Connecting with Visitors

Image © Frank Swift via Flickr | Creative Commons

We recently shared six guidelines for making your church building more welcoming. Those things shouldn't be overlooked, but even in a guest-friendly facility, it's the human connection that makes people really feel welcomed and want to return.

Here are six people-focused essentials for becoming a church visitors connect with.

1. First Impression of Human Hospitality

Hospitality begins the moment people pull into your parking lot. Are parking lot attendants helping people to find parking spots? Are those attendants directing guests to the designated guest parking spots? In inclement weather, is there a parking lot attendant available with an umbrella?

Is there a greeter at every entrance, inside and outside? Are the greeters trained? Is each greeter extending a friendly, genuine handshake with a pleasant greeting and good eye contact? Is the greeter being distracted into conversations with regular attenders? Is the greeter familiar with the regular attenders so that guests can be identified easily?

2. Get Their Names

The first step in going from a stranger to a friend is knowing someone's name.
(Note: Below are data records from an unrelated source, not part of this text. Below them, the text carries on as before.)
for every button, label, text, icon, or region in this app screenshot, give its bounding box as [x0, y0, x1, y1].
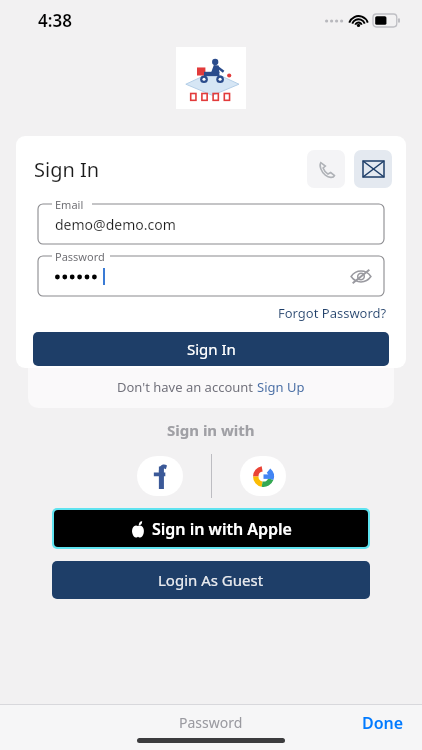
button[interactable]: Sign in with Facebook: [137, 456, 183, 496]
button[interactable]: Forgot Password?: [276, 302, 389, 324]
button[interactable]: Done: [362, 712, 422, 734]
staticText: Sign In: [187, 339, 236, 359]
staticText: Password: [55, 249, 105, 264]
button[interactable]: Sign In: [33, 332, 389, 366]
staticText: Sign in with Apple: [152, 518, 292, 540]
staticText: Sign In: [34, 156, 100, 183]
staticText: Sign in with: [167, 420, 255, 440]
staticText: demo@demo.com: [55, 215, 176, 234]
staticText: Email: [55, 197, 84, 212]
staticText: Don't have an account: [117, 378, 257, 396]
button[interactable]: Don't have an account: [117, 378, 305, 396]
staticText: Sign Up: [257, 378, 305, 396]
button[interactable]: Sign in with Apple: [54, 510, 368, 547]
button[interactable]: Login As Guest: [52, 561, 370, 599]
button[interactable]: Sign in with email: [354, 150, 392, 188]
staticText: Login As Guest: [158, 570, 264, 590]
staticText: 4:38: [38, 9, 72, 32]
staticText: Password: [179, 713, 243, 732]
button[interactable]: Sign in with phone: [307, 150, 345, 188]
button[interactable]: Show password: [348, 263, 374, 289]
button[interactable]: Sign in with Google: [240, 456, 286, 496]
So when visitors come, get their names! (This is the title of our book on evangelism, after all!) You need to have multiple methods to acquire guests’ names: collecting the names on the guest attendance pads during worship, guest sign-in sheets, a tear-off from the bulletin, parents who sign in their children at the nursery, greeters who are trained to have pen and paper to write names down and turn them in to the office, or congregants getting the names of guests sitting next to them and following up personally on Facebook or with e-mail.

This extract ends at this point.